WORK ITEM: Transcribe the following entries word for word; no picture is to appear in the copy.
*** RAW DATA ***
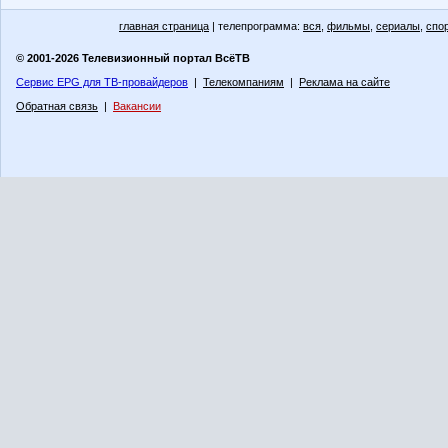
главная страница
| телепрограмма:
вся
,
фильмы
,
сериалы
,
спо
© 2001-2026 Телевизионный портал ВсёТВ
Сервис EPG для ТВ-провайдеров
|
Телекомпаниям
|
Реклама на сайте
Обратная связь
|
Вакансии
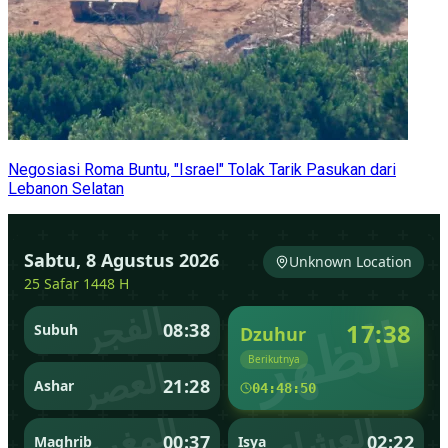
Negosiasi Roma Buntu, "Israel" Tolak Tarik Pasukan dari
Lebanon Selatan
*** End of RAW DATA ***
TASK RESULT:
главная страница
| телепрограмма:
вся
,
фильмы
,
сериалы
,
спо
© 2001-2026 Телевизионный портал ВсёТВ
Сервис EPG для ТВ-провайдеров
|
Телекомпаниям
|
Реклама на сайте
Обратная связь
|
Вакансии
Negosiasi Roma Buntu, "Israel" Tolak Tarik Pasukan dari
Lebanon Selatan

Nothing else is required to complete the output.